KILLING THE ROOSTER • by Katya Kirschmann

The thing about dipping a headless chicken in a vat of boiling water is you have to get the temperature just right. Too cold and the feathers won’t come off; too hot and the skin starts to peel. You sort of swish him around, using one foot like a handle, and pull him up every so often to test if the feathers are ready to pop out.

There. They come away in my grip.

I hoist him out, water sloshing to the gravel drive. I hang him by the foot from the L-shaped post, which usually holds a “Vacancy” sign, and only once that I can remember a “No Vacancy” when there was a fishing tournament. This close to my nose, the smell of iron and soggy feathers and life just turning to death is overwhelming.

I begin to pluck. The feathers don’t want to come free.

Behind me, a tongue clucks. “För kallt! You must test at the tail, not the neck.” My mother plops another headless chicken into the pot and bends to turn up the burner. Drying blood spatters her leathery face and clothing. She wears the same thing for killing chickens as for standing behind the motel desk and staring down guests: grey slacks, grey sweater, greying hair twisted up and held there mostly by will.

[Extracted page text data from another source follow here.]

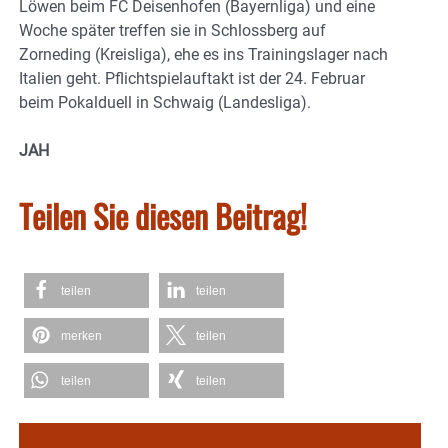
Löwen beim FC Deisenhofen (Bayernliga) und eine
Woche später treffen sie in Schlossberg auf
Zorneding (Kreisliga), ehe es ins Trainingslager nach
Italien geht. Pflichtspielauftakt ist der 24. Februar
beim Pokalduell in Schwaig (Landesliga).
JAH
Teilen Sie diesen Beitrag!
teilen
teilen
merken
teilen
teilen
teilen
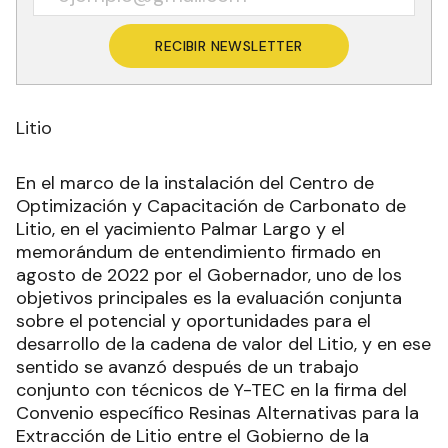
RECIBIR NEWSLETTER
Litio
En el marco de la instalación del Centro de
Optimización y Capacitación de Carbonato de
Litio, en el yacimiento Palmar Largo y el
memorándum de entendimiento firmado en
agosto de 2022 por el Gobernador, uno de los
objetivos principales es la evaluación conjunta
sobre el potencial y oportunidades para el
desarrollo de la cadena de valor del Litio, y en ese
sentido se avanzó después de un trabajo
conjunto con técnicos de Y-TEC en la firma del
Convenio específico Resinas Alternativas para la
Extracción de Litio entre el Gobierno de la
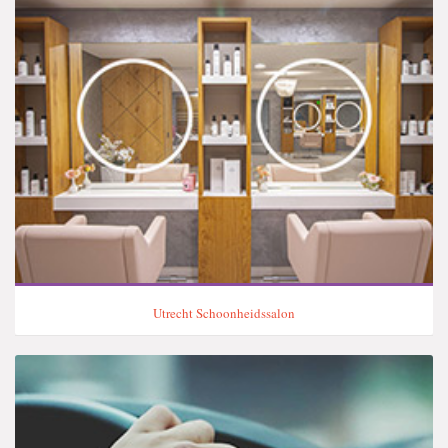
Utrecht Schoonheidssalon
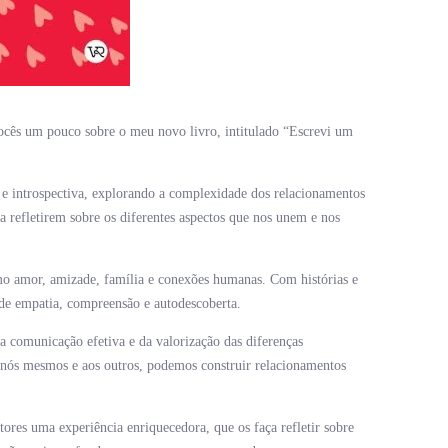
cês um pouco sobre o meu novo livro, intitulado “Escrevi um
e introspectiva, explorando a complexidade dos relacionamentos
a refletirem sobre os diferentes aspectos que nos unem e nos
o amor, amizade, família e conexões humanas. Com histórias e
 de empatia, compreensão e autodescoberta.
a comunicação efetiva e da valorização das diferenças
 nós mesmos e aos outros, podemos construir relacionamentos
tores uma experiência enriquecedora, que os faça refletir sobre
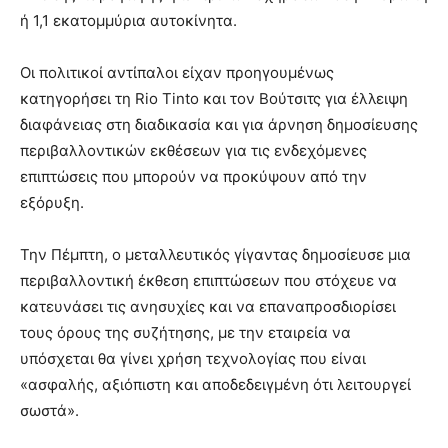
ή 1,1 εκατομμύρια αυτοκίνητα.
Οι πολιτικοί αντίπαλοι είχαν προηγουμένως
κατηγορήσει τη Rio Tinto και τον Βούτσιτς για έλλειψη
διαφάνειας στη διαδικασία και για άρνηση δημοσίευσης
περιβαλλοντικών εκθέσεων για τις ενδεχόμενες
επιπτώσεις που μπορούν να προκύψουν από την
εξόρυξη.
Την Πέμπτη, ο μεταλλευτικός γίγαντας δημοσίευσε μια
περιβαλλοντική έκθεση επιπτώσεων που στόχευε να
κατευνάσει τις ανησυχίες και να επαναπροσδιορίσει
τους όρους της συζήτησης, με την εταιρεία να
υπόσχεται θα γίνει χρήση τεχνολογίας που είναι
«ασφαλής, αξιόπιστη και αποδεδειγμένη ότι λειτουργεί
σωστά».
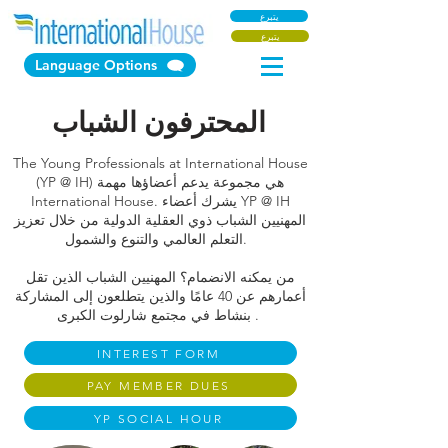
يتبرع
يتبرع
Language Options
المحترفون الشباب
The Young Professionals at International House
(YP @ IH) هي مجموعة يدعم أعضاؤها مهمة
International House. يشرك أعضاء YP @ IH
المهنيين الشباب ذوي العقلية الدولية من خلال تعزيز
التعلم العالمي والتنوع والشمول.
من يمكنه الانضمام؟ المهنيين الشباب الذين تقل
أعمارهم عن 40 عامًا والذين يتطلعون إلى المشاركة
بنشاط في مجتمع شارلوت الكبرى .
INTEREST FORM
PAY MEMBER DUES
YP SOCIAL HOUR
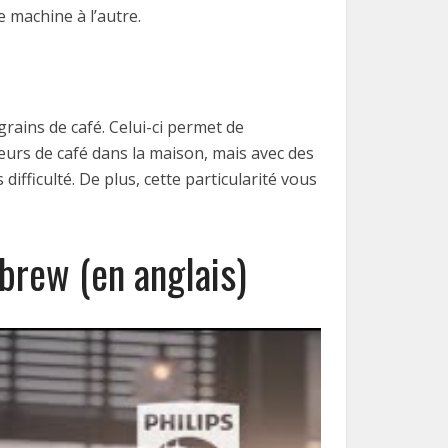
e machine à l’autre.
grains de café. Celui-ci permet de
teurs de café dans la maison, mais avec des
ifficulté. De plus, cette particularité vous
 brew (en anglais)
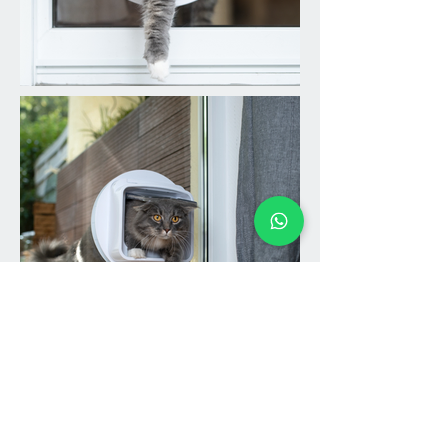
CONTACTO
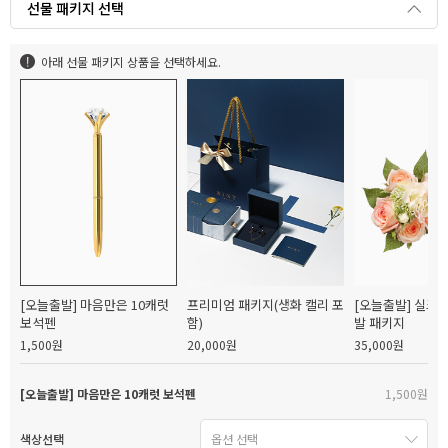
선물 패키지 선택
아래 선물 패키지 상품을 선택하세요.
[오늘출발] 마음만은 10캐럿
프리미엄 패키지(생화 캘리 포
[오늘출발] 실크
보석펜
함)
발 패키지
1,500원
20,000원
35,000원
[오늘출발] 마음만은 10캐럿 보석펜
1,500원
색상선택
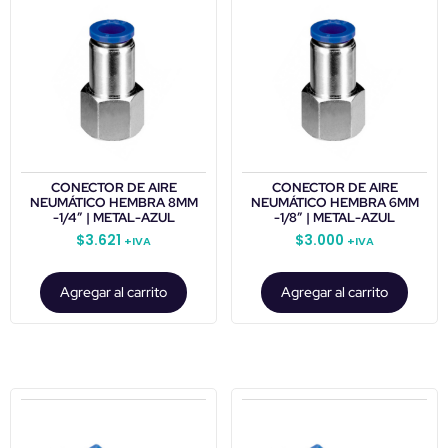
CONECTOR DE AIRE
CONECTOR DE AIRE
NEUMÁTICO HEMBRA 8MM
NEUMÁTICO HEMBRA 6MM
-1/4″ | METAL-AZUL
-1/8″ | METAL-AZUL
$
3.621
$
3.000
+IVA
+IVA
Agregar al carrito
Agregar al carrito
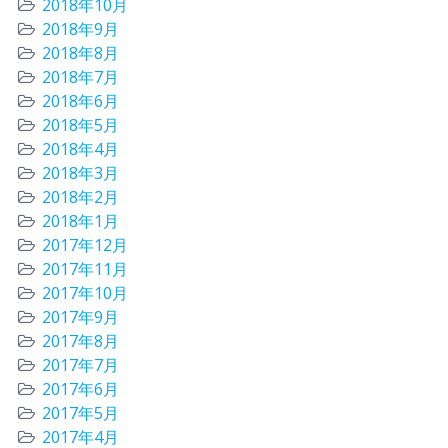
2018年10月
2018年9月
2018年8月
2018年7月
2018年6月
2018年5月
2018年4月
2018年3月
2018年2月
2018年1月
2017年12月
2017年11月
2017年10月
2017年9月
2017年8月
2017年7月
2017年6月
2017年5月
2017年4月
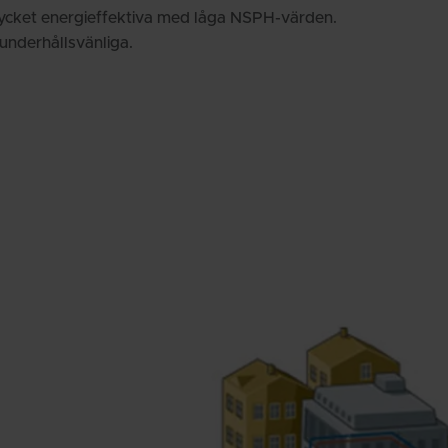
ycket energieffektiva med låga NSPH-värden.
underhållsvänliga.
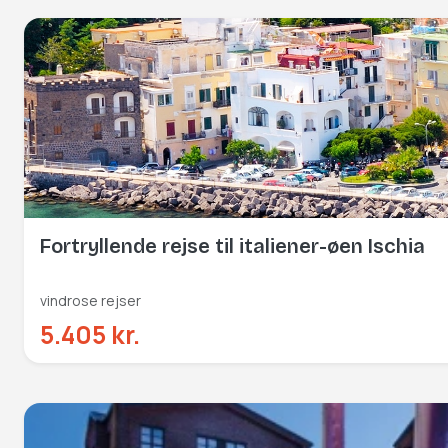
Fortryllende rejse til italiener-øen Ischia
vindrose rejser
5.405 kr.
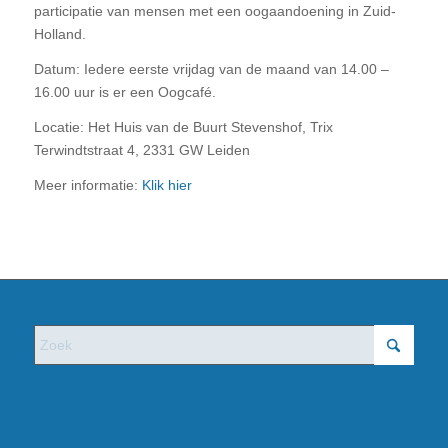
participatie van mensen met een oogaandoening in Zuid-
Holland.
Datum: Iedere eerste vrijdag van de maand van 14.00 –
16.00 uur is er een Oogcafé.
Locatie: Het Huis van de Buurt Stevenshof, Trix
Terwindtstraat 4, 2331 GW Leiden
Meer informatie:
Klik hier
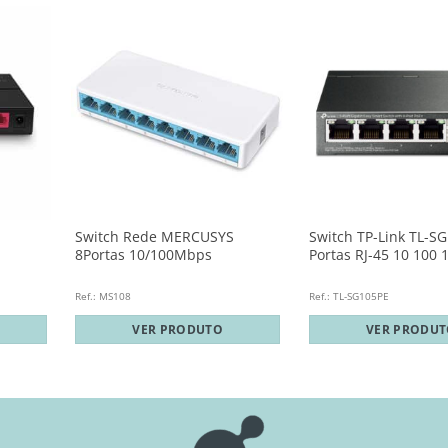
S
Switch Rede MERCUSYS
Switch TP-Link TL-S
8Portas 10/100Mbps
Portas RJ-45 10 100 
Ref.: MS108
Ref.: TL-SG105PE
VER PRODUTO
VER PRODU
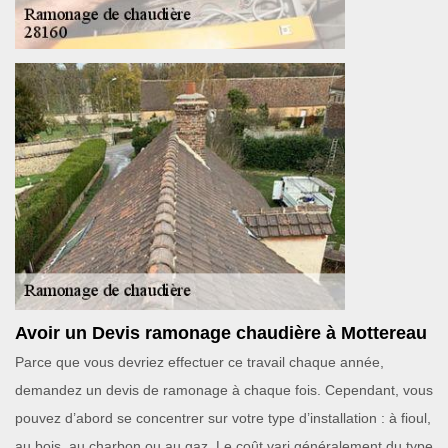
Avoir un Devis ramonage chaudière à Mottereau
Parce que vous devriez effectuer ce travail chaque année,
demandez un devis de ramonage à chaque fois. Cependant, vous
pouvez d’abord se concentrer sur votre type d’installation : à fioul,
au bois, au charbon ou au gaz. Le coût vari généralement du type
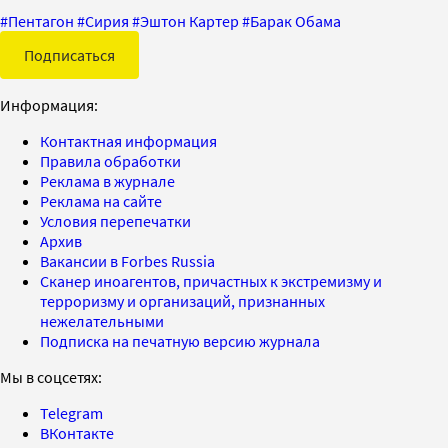
#
Пентагон
#
Сирия
#
Эштон Картер
#
Барак Обама
Подписаться
Информация:
Контактная информация
Правила обработки
Реклама в журнале
Реклама на сайте
Условия перепечатки
Архив
Вакансии в Forbes Russia
Сканер иноагентов, причастных к экстремизму и
терроризму и организаций, признанных
нежелательными
Подписка на печатную версию журнала
Мы в соцсетях:
Telegram
ВКонтакте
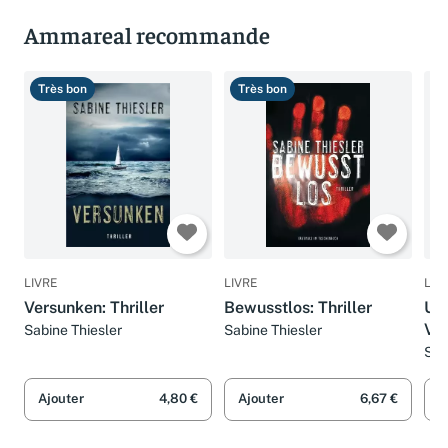
Ammareal recommande
Très bon
Très bon
B
LIVRE
LIVRE
LIV
Versunken: Thriller
Bewusstlos: Thriller
Und
Vog
Sabine Thiesler
Sabine Thiesler
Sab
Ajouter
4,80 €
Ajouter
6,67 €
A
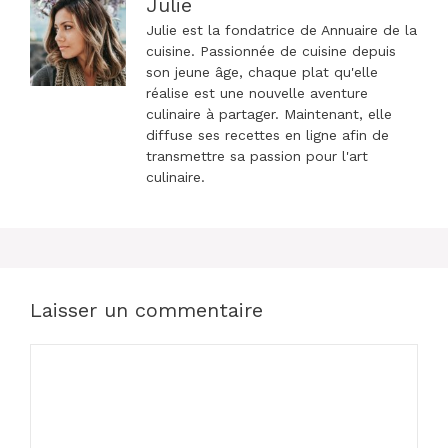
Julie
Julie est la fondatrice de Annuaire de la
cuisine. Passionnée de cuisine depuis
son jeune âge, chaque plat qu'elle
réalise est une nouvelle aventure
culinaire à partager. Maintenant, elle
diffuse ses recettes en ligne afin de
transmettre sa passion pour l'art
culinaire.
Laisser un commentaire
Commentaire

“Cut me some slack. It’s been a while since I’ve done this.”

“Yes, well,” she says, “now you are back.”

I focus on the feel of feathers parting from flesh. You don’t pull them out so much as roll them beneath your fingers in a rough caress.

My mother sweeps a hand like a real estate agent with a flare for drama, showing off the gravel courtyard surrounded on three sides by our squat motel, the neat flower beds, the Douglas fir forest butting up against the highway. A breeze sweeps a feather from the pool at my feet to catch in her hair. “This is a good place,” she says. “Healthy air. Better than city.”

What she doesn’t have to say is that she came here for me. For my lungs, anyway. What she says in the accusation of her posture is: why did I try to leave her the moment I was old enough?

I yank too hard, and skin tears, seeping blood. There’s a buzz beneath my skin like the gathering of biting insects at dusk. I can feel her watching. “Let’s trade,” I say. “You pluck and clean.”

She hesitates. Then she hands me the axe.

There are two chicken coops: the laying hens out front, so the guests can see where the restaurant eggs come from and take photos, and the meat birds out back where they can’t. The meat birds all look the same: bred to fatten, clumsy on their feet, hearts and lungs weak. They scatter when they see me, starting up a rustle of fear. They know the others left and haven’t come back. They’ve never seen the outside world but still know to mistrust it.

I pounce, scooping one into my arms. He tries to flap. “Come on. Here, buddy. You’re okay.” I pin his wings against my chest, stroke him under the chin.

The next step is to shove him into the old feed bag, one corner cut off so the head can stick out. I carry him, wrapped like a parcel except for the protruding head, to the stump. The wood is tacky with blood, scored with axe marks. I lay his neck flat on its surface. His eyes are wide and staring at nothing. I grip him in place with one hand. I raise the axe with the other.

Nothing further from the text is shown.